The banking committee also held a hearing last year on the Cordray nomination but a vote by the full Senate was blocked by Republicans.

Meantime, Republican senators are maintaining their opposition to the Cordray nomination until they get agreement from the President and Senate Democrats to change the structure of the fledgling agency to, among other things expand its governance from a single director to a five-member board and to give Congress direct authority over its spending, which now rests with the President. “Until key structural changes are made to the bureau to ensure accountability and transparency, I will continue my opposition to any nominee for director,” Sen. Michael Crapo, a Republican from Idaho and the ranking member on the banking committee, said yesterday in a statement.
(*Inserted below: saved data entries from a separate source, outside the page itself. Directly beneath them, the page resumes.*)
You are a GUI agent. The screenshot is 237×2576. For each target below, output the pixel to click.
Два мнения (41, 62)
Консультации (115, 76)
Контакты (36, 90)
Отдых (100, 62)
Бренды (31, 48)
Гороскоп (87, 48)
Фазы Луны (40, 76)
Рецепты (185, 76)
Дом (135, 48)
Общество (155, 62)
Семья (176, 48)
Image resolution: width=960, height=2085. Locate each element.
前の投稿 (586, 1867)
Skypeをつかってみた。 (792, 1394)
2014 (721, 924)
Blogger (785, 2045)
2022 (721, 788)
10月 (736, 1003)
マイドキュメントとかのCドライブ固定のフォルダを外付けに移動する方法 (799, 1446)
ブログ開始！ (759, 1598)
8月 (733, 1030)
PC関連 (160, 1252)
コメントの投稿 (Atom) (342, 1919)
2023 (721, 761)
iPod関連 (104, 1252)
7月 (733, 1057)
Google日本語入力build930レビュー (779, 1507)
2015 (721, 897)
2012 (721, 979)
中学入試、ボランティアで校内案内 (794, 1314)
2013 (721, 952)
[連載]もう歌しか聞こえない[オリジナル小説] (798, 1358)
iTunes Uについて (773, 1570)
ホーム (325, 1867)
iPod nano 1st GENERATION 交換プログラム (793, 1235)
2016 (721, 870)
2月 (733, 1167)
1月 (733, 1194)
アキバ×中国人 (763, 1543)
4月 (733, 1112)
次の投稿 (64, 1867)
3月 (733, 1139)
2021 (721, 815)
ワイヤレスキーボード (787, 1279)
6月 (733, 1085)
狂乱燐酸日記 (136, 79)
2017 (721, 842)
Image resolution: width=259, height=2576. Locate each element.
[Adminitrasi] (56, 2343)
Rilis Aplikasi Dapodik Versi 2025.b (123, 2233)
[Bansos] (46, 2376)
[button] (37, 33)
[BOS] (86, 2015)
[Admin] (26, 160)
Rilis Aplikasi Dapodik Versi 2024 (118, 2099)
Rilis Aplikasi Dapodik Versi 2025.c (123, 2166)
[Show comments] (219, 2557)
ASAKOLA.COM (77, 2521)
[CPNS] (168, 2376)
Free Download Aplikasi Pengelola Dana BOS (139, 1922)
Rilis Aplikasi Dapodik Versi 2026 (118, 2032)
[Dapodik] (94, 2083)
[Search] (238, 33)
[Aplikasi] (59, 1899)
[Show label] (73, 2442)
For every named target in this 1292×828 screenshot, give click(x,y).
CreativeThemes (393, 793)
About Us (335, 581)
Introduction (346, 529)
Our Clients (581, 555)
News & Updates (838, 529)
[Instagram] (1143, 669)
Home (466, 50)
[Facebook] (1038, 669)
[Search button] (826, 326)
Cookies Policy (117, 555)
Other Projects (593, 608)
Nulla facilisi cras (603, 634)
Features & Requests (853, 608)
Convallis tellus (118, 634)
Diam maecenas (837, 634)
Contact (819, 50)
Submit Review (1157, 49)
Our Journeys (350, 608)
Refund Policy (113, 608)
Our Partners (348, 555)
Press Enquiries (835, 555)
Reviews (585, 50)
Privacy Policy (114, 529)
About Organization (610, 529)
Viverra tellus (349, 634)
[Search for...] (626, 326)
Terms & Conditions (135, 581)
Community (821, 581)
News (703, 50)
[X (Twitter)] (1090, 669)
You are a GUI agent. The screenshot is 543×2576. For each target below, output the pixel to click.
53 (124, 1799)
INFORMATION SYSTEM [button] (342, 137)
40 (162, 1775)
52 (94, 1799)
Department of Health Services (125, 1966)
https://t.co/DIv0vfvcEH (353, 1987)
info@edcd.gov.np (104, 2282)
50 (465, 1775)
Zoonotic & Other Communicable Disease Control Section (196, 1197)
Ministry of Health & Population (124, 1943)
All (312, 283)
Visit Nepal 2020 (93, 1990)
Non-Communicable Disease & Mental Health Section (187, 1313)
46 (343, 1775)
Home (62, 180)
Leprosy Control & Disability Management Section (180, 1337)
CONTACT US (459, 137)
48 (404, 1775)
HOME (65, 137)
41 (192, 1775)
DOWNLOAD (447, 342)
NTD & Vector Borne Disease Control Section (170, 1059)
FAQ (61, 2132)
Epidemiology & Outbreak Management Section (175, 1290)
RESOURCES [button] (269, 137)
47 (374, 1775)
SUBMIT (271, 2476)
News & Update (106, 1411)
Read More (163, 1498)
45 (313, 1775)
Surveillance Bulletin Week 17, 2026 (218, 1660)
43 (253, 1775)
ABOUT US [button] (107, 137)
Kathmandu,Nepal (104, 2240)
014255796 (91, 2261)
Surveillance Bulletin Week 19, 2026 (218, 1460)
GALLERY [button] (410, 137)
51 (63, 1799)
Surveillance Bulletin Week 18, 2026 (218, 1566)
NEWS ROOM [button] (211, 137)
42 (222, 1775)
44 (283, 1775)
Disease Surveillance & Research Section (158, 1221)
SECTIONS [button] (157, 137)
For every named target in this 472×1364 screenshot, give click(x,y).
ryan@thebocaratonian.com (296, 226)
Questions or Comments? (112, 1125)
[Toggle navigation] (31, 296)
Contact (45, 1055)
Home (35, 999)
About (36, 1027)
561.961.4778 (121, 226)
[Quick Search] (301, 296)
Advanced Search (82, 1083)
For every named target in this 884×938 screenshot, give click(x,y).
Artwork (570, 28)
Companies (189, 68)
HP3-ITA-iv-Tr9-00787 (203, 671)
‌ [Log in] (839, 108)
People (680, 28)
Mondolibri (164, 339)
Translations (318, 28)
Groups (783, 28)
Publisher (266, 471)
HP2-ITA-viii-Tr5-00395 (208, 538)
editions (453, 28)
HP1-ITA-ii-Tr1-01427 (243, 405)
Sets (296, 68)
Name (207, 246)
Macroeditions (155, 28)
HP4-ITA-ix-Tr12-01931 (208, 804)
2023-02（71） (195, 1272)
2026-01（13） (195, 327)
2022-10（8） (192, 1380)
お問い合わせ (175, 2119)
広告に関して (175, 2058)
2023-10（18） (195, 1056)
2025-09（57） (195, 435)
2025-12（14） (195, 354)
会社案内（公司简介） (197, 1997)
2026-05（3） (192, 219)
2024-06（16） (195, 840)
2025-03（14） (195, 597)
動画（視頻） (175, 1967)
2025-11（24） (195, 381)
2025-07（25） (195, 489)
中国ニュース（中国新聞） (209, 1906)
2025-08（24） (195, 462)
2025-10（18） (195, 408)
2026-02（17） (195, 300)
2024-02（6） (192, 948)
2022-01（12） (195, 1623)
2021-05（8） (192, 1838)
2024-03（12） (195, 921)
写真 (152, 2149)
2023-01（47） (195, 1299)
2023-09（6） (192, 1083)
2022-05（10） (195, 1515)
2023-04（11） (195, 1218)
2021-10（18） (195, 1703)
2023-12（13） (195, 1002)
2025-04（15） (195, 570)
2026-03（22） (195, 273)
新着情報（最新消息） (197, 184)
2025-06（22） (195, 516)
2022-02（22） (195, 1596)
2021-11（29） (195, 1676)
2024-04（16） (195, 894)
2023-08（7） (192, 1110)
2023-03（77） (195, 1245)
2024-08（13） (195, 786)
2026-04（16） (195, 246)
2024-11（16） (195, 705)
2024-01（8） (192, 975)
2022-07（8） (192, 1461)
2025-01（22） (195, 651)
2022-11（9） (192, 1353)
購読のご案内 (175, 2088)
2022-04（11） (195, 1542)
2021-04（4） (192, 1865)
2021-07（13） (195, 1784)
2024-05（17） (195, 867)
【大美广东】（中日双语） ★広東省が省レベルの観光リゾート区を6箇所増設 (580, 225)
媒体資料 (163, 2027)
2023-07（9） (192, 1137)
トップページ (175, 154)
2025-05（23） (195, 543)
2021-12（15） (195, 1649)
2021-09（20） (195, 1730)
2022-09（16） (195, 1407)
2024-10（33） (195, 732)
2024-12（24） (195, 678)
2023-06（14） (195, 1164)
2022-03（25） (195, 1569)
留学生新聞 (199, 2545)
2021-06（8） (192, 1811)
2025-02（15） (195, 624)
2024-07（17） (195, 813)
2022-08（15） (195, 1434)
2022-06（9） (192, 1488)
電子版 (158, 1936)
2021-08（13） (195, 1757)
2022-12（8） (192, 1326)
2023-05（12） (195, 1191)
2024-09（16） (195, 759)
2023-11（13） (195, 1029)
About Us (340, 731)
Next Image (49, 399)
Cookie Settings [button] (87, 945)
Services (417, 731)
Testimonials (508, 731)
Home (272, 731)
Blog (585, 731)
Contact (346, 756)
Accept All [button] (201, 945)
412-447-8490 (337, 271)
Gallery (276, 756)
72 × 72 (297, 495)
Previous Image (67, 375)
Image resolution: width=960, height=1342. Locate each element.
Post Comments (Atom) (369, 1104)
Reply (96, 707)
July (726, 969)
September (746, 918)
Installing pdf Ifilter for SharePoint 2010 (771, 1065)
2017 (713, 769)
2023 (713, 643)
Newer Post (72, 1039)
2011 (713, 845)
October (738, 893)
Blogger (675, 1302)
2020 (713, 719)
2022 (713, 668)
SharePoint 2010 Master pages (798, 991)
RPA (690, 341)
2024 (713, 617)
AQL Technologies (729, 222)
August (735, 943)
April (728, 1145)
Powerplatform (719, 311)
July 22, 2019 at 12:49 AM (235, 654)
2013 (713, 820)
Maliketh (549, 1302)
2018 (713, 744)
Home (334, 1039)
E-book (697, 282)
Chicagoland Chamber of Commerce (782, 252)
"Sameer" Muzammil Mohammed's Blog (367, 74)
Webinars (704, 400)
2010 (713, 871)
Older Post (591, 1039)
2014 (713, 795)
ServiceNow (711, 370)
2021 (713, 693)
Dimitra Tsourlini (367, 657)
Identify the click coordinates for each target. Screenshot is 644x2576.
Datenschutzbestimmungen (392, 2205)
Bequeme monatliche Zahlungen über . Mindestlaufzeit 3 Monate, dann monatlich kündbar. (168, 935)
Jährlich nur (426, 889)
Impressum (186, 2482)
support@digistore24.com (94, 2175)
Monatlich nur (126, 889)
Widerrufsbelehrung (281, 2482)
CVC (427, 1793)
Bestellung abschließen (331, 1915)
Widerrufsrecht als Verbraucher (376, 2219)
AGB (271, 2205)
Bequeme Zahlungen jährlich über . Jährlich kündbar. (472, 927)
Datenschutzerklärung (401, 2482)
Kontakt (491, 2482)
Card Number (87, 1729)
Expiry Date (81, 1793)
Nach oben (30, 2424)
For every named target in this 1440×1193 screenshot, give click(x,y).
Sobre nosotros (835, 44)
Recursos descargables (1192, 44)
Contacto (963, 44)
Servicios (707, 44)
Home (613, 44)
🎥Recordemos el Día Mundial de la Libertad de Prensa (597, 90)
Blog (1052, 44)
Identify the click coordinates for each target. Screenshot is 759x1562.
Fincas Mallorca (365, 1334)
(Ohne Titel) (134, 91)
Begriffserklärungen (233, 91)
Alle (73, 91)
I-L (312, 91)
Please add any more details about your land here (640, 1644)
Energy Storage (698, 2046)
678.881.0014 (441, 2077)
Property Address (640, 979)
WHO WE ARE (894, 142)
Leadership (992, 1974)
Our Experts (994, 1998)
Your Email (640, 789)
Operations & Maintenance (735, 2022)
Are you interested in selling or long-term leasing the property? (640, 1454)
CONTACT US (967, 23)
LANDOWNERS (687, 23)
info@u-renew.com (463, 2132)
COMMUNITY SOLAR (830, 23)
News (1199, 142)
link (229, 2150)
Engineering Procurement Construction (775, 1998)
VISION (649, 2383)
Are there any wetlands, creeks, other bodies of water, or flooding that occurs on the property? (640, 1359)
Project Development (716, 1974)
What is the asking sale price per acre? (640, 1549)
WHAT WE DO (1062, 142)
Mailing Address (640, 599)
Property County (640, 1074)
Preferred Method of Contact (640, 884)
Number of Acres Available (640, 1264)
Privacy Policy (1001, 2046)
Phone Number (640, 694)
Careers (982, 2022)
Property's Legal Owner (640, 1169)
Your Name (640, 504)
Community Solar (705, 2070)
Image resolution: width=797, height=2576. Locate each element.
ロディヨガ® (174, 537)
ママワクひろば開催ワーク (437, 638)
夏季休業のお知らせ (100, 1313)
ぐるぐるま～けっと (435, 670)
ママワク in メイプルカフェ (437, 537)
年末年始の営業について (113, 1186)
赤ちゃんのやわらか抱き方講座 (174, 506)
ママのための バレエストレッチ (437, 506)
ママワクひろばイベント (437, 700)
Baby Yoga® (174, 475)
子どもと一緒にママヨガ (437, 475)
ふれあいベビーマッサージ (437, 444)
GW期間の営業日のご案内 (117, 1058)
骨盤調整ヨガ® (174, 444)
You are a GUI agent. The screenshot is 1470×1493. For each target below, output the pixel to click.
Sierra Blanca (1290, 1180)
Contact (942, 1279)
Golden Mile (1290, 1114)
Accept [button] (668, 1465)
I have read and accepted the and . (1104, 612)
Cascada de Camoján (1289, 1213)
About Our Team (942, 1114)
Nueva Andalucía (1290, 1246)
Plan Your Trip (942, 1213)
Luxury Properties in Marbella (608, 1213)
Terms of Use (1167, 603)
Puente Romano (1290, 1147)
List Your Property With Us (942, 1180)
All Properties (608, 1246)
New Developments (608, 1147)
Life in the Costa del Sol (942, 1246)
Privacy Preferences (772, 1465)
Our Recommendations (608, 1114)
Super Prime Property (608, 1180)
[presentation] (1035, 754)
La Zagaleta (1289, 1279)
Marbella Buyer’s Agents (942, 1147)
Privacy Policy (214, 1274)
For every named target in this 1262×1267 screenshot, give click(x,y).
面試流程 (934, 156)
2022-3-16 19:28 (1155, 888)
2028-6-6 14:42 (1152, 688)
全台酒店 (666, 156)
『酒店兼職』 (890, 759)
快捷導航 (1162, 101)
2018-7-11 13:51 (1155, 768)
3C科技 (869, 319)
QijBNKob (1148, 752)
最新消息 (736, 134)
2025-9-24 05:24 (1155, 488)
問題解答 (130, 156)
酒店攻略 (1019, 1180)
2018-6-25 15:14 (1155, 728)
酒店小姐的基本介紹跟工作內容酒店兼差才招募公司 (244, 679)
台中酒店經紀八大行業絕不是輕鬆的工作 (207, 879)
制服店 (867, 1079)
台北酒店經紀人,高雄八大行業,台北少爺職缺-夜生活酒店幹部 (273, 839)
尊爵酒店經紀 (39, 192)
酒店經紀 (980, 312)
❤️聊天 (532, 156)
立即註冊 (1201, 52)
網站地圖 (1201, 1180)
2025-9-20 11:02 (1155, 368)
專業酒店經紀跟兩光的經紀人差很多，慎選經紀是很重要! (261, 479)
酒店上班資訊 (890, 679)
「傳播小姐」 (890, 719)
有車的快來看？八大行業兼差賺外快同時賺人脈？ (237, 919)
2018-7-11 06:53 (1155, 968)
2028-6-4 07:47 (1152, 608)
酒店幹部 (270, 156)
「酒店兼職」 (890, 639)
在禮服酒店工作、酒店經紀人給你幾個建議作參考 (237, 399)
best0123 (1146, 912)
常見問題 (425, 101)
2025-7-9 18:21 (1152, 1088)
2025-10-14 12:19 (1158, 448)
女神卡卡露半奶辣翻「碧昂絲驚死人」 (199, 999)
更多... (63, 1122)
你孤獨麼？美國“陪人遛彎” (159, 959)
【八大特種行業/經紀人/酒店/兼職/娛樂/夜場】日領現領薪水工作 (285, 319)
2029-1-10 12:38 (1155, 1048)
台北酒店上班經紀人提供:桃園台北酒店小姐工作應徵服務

But Senate Democrats remained committed to the structure of the year-old agency approved in the 2010 Dodd-Frank Act that created it. “There is simply no proof that structural changes to the CFPB are necessary, and demanding changes is just politics at play,” Senate Banking Committee Chairman Tim Johnson, Democrat from South Dakota, said in a statement yesterday.

But Crapo’s and his Republican colleagues’ continued opposition means that even if the banking committee votes today to endorse the Cordray nomination it is unlikely to pass the full Senate, where Republicans hold 45 votes, enough to sustain an expected filibuster. That means, Republicans could block a vote on the nomination, even though Democrats have enough votes to get the Cordray bid passed by a simple majority.

Without Senate confirmation to a five-year term Cordray’s recess appointment will expire at the end of the year, unless it is invalidated by the court before then. Cordray, the former Ohio Attorney General, may be convinced the leave before then as he is being courted by the state’s Democrats to run for Governor.

The credit union lobby has been absent from the CFPB fight, even though Massachusetts Sen. Elizabeth Warren, who helped create the CFPB before she was alected to the Senate in November, called on credit union executives at CUNA’s Government Affairs Conference last week to help persuade the Republicans to move the nomination. “We don’t get involved in nominations,” said Ryan Donovan, senior lobbyist for CUNA.

Meantime, consumer group began a campaign to persuade the Republicans to lift the blockade on the CFPB nomination. Americans for Financial Reform, a left-leaning group, began a petition drive aimed at moving the Cordray nomination, and Consumers Union, one of the biggest consumer lobby groups, called on the banking committee to swiftly move the Cordray nomination to a vote by the full Senate.